Pretty sure the back feet both have five toes each (one is just hidden in the photo), but the front feet, he'll only ever be counting to eight on those.


There's more to the story.

Sometimes you get a dodgy egg and incubate it just for the heck of it, knowing it's unlikely to result in anything, he hatched from such an egg. The egg was like a floppy bag of snot, only 2/3 full, during incubation it took on moisture and filled out to a normal egg shape. I was quite surprised when it actually hatched though.

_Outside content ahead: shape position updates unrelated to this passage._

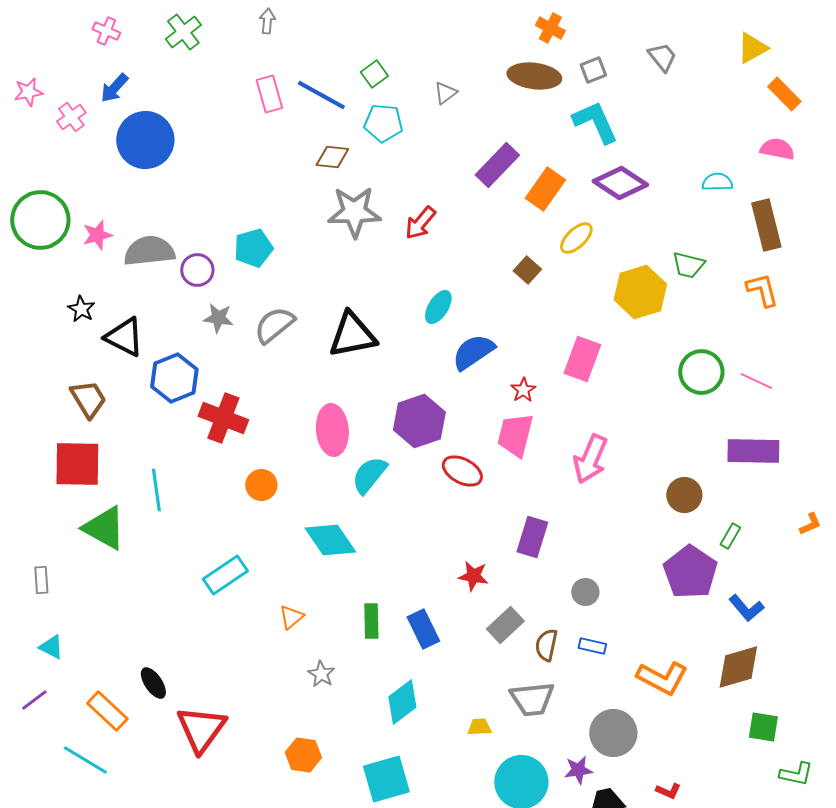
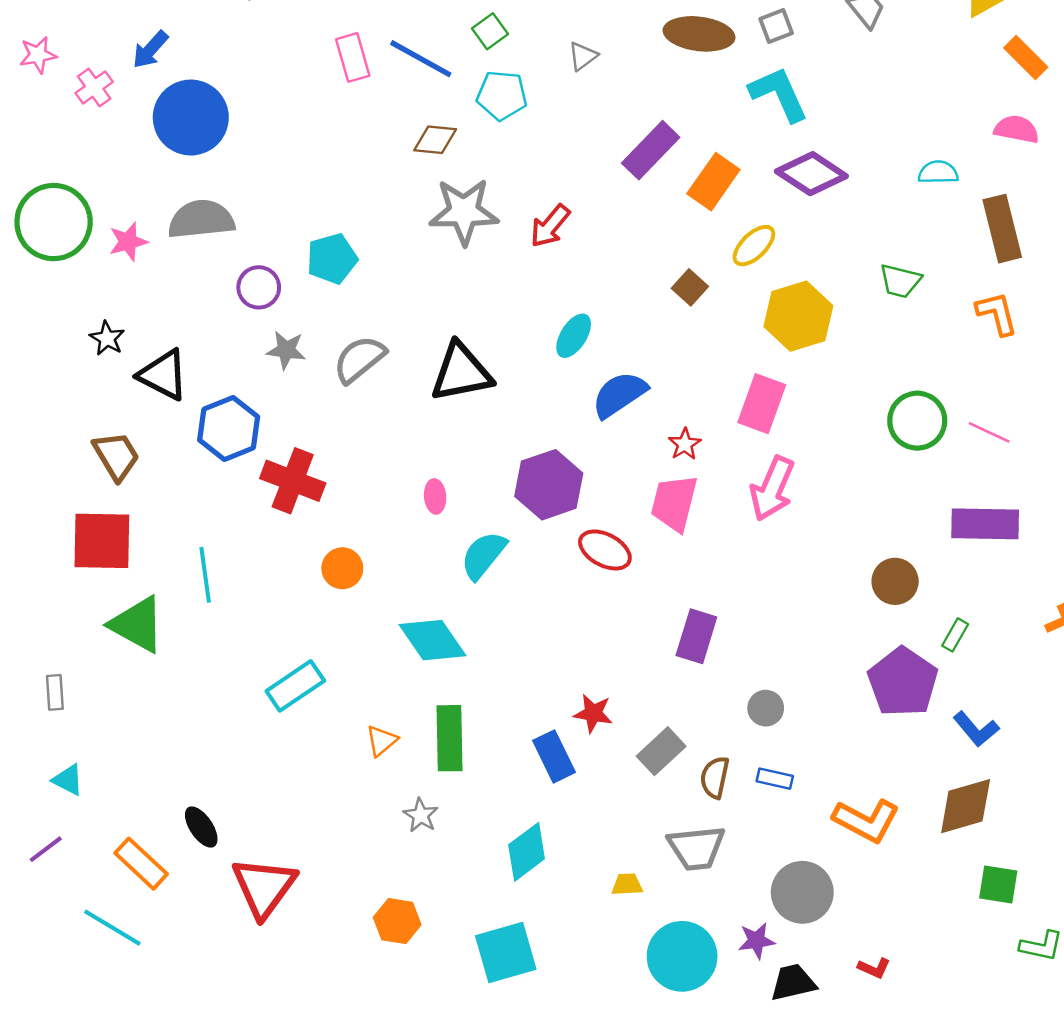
gray semicircle: (149, 251) -> (201, 219), moved
yellow hexagon: (640, 292) -> (798, 316), moved
pink ellipse: (332, 430) -> (435, 496), size x0.5
pink arrow: (590, 459) -> (772, 489), moved
red star: (473, 576) -> (593, 713), moved
green rectangle: (371, 621) -> (449, 738), moved, size x1.4

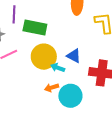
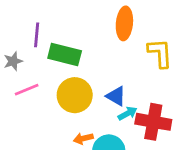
cyan arrow: (58, 68) -> (128, 113), moved, turned 128

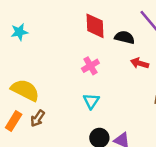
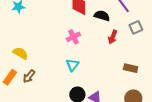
red arrow: (140, 63) -> (113, 37), turned -88
yellow semicircle: (25, 90) -> (20, 53), size x0.7

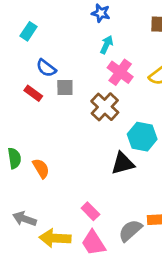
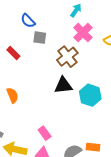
red rectangle: (33, 93) -> (13, 53), moved
cyan hexagon: (142, 137) -> (90, 95), moved
black triangle: (123, 163) -> (63, 85), moved

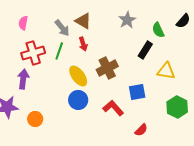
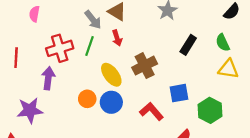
pink semicircle: (23, 23) -> (34, 14), moved
green semicircle: (158, 30) -> (223, 43), moved
yellow triangle: (166, 71) -> (228, 69), moved
green hexagon: (177, 107) -> (210, 110), moved
orange circle: (35, 119) -> (87, 99), moved

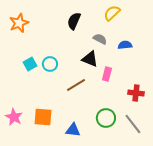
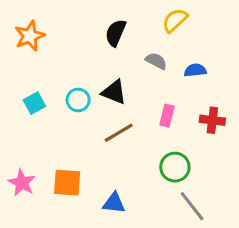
black triangle: (90, 59) -> (114, 92), moved
cyan square: (30, 64) -> (34, 103), moved
red cross: (136, 93) -> (212, 120), moved
green circle: (106, 118) -> (175, 167), moved
gray line: (133, 124) -> (192, 206), moved

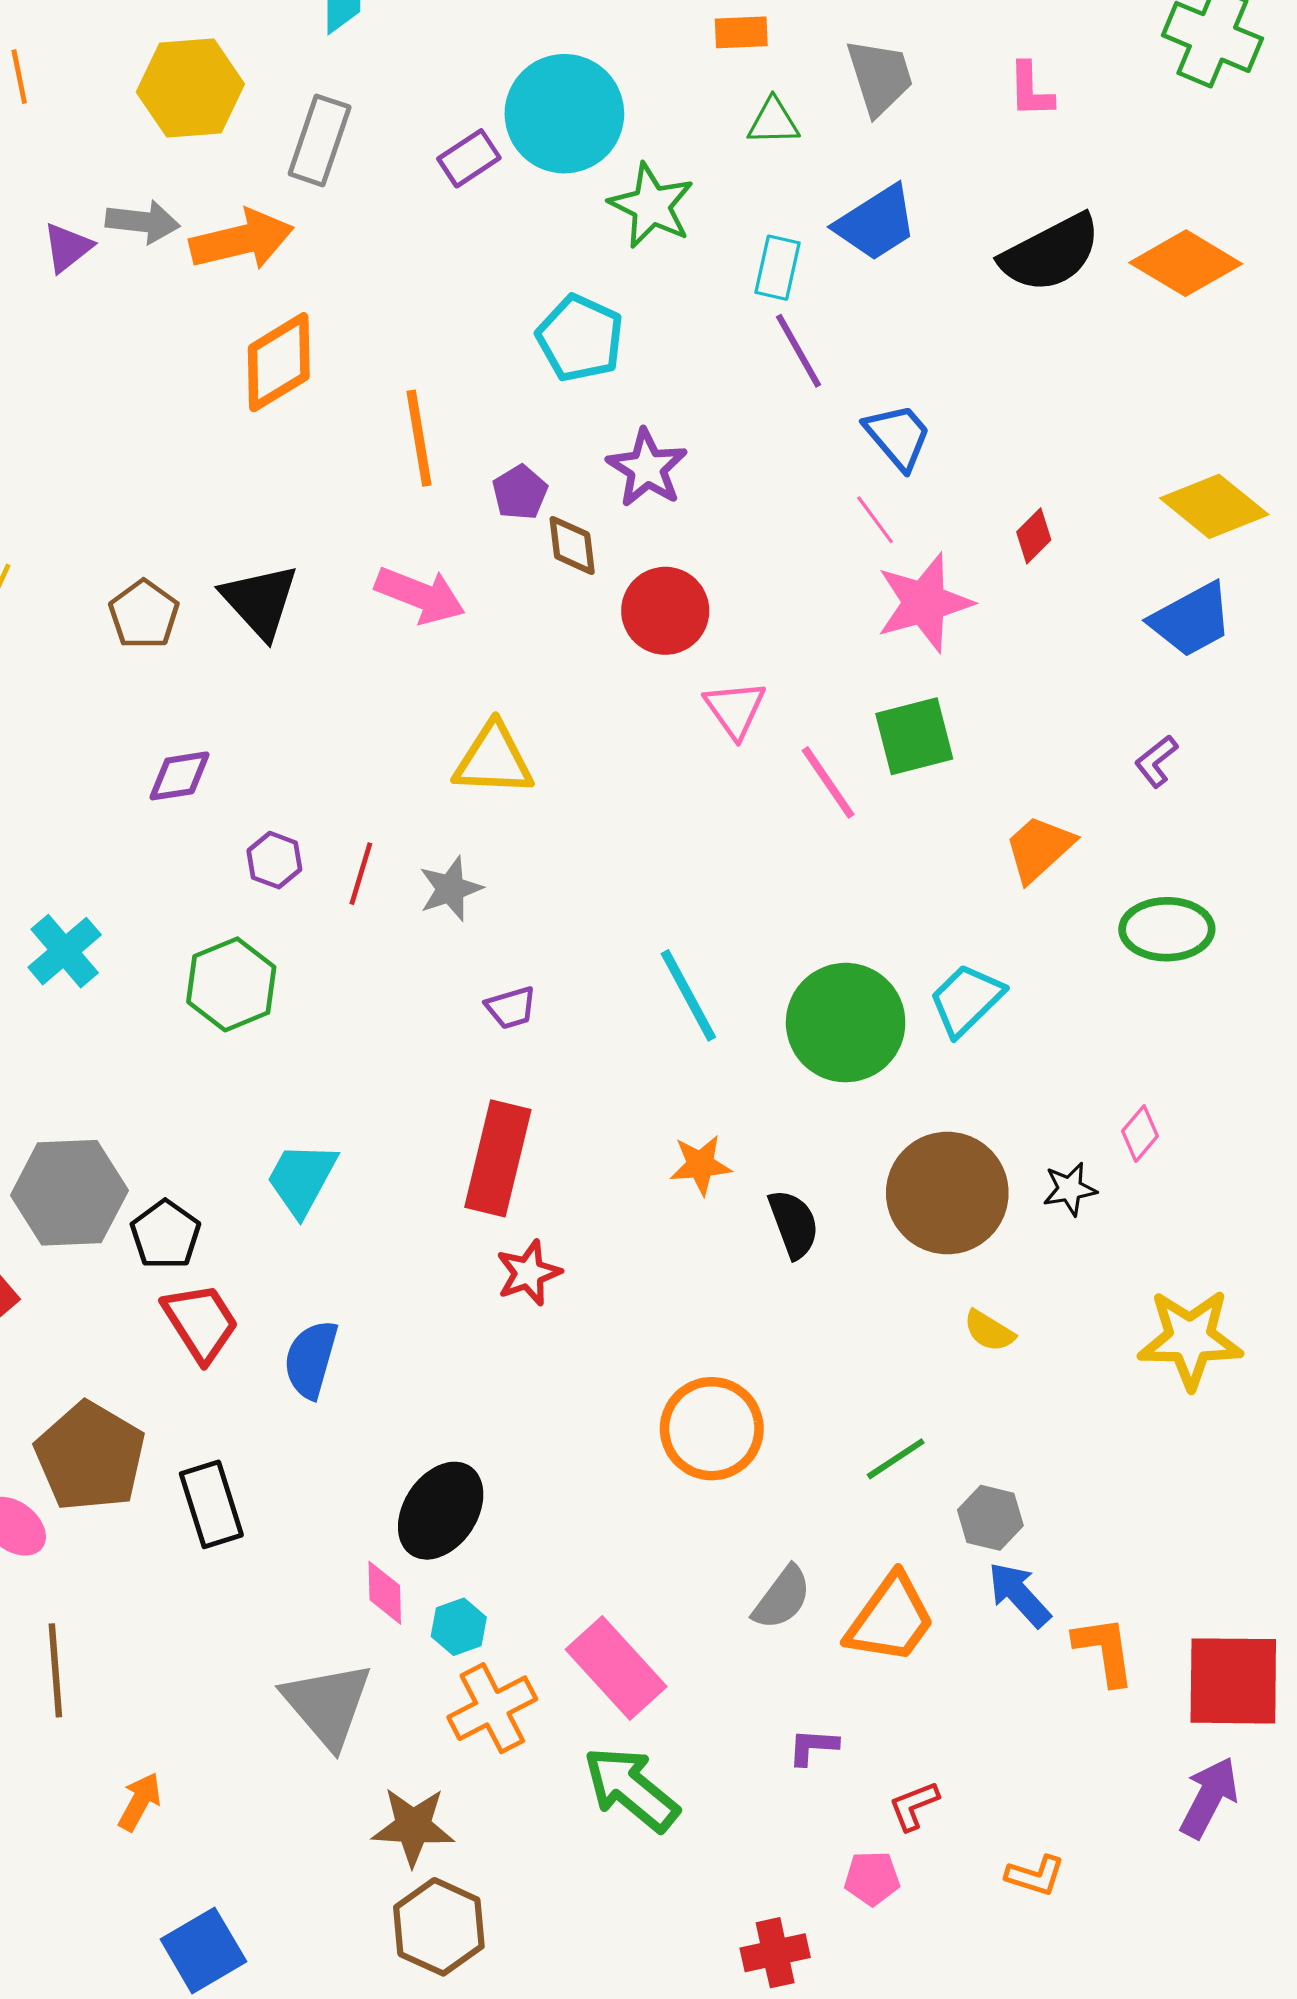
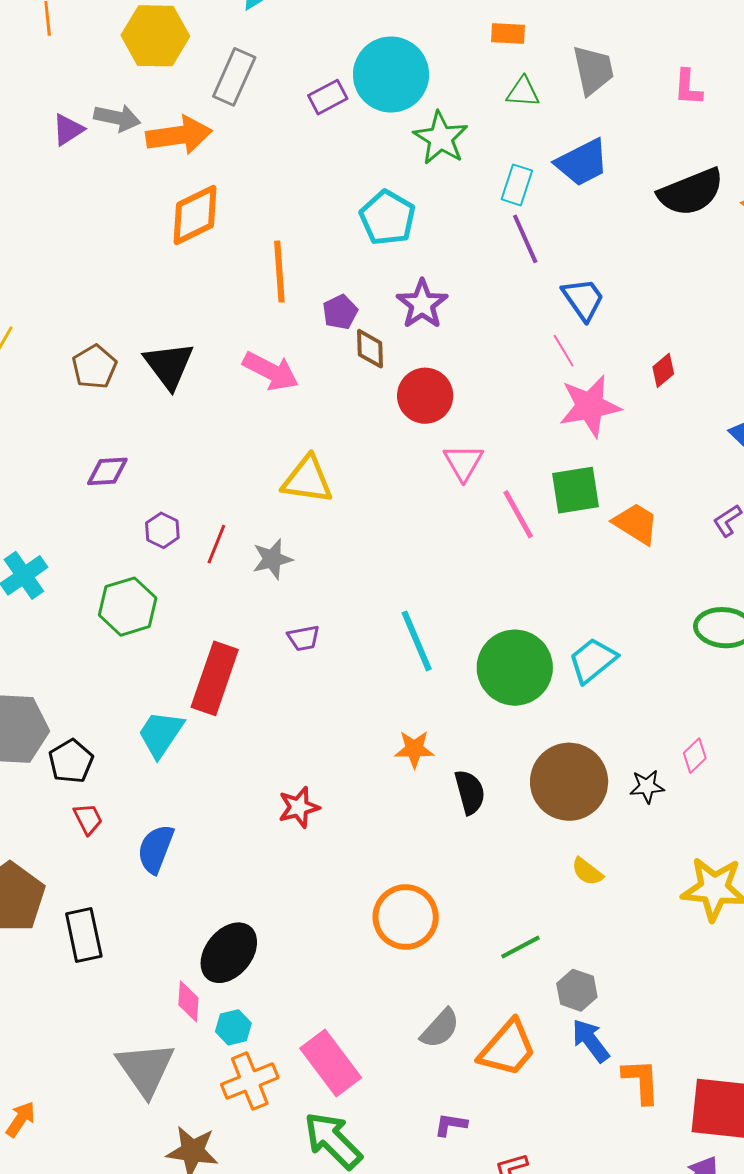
orange trapezoid: (1039, 848) -> (636, 524), moved, turned 69
red rectangle: (498, 1158) -> (215, 678), moved
red trapezoid: (201, 1322) -> (88, 819), size x0.6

I find the symmetry of the deformity rather interesting, it's like nature knew there was only enough building blocks to make 2/3 of a gecko, so left some non-critical parts out during assembly.

The rounded tail causes him to fall on his back if he tries cage surfing, other than that he's fine.


----------



## Dr-Zoidberg (Oct 29, 2014)

I'd be interested to see if it produces "complete" offspring, weired little fellow none the less


----------



## Bearded_Penguin (Oct 29, 2014)

Dr-Zoidberg said:


> I'd be interested to see if it produces "complete" offspring, weired little fellow none the less


You can be sure I'll be putting that to the test once it reaches breeding age, though pretty sure it's related to the lack of egg contents.

Of course it could be the other way around, it's possible that is genetic and a chemical feedback mechanism from the egg caused her to expel it early, ever notice how new interesting morphs (that usually don't survive) often hatch from smaller eggs (I see this from various bearded dragon posts, assuming it happens with geckos as well).

She had a second egg that had even less contents but it shriveled up in the incubator fairly early.

It would be interesting if it was genetic, though a knobless knob-tail would make for a fairly strange morph.


----------



## Dr-Zoidberg (Oct 29, 2014)

A knobless knob-tail morph would be strange, yet intriguing. If it's tail where reduced any further it would almost look like a lanky frog.


----------



## kitten_pheonix (Oct 30, 2014)

I cant imagine why breeding a deformed animal is being considered. It may have other problems than just a physical appearance. Id seriously hope that if it were bred none of the offspring were sold.


----------



## PythonLegs (Oct 30, 2014)

kitten_pheonix said:


> I cant imagine why breeding a deformed animal is being considered. It may have other problems than just a physical appearance. Id seriously hope that if it were bred none of the offspring were sold.



Please dont start this discussion. It starts with a mong gecko, leads into jags, and ends with me getting another infraction for swearing at people. 
Best to just smile and nod.


----------



## Dr-Zoidberg (Oct 30, 2014)

kitten_pheonix said:


> I cant imagine why breeding a deformed animal is being considered. It may have other problems than just a physical appearance. Id seriously hope that if it were bred none of the offspring were sold.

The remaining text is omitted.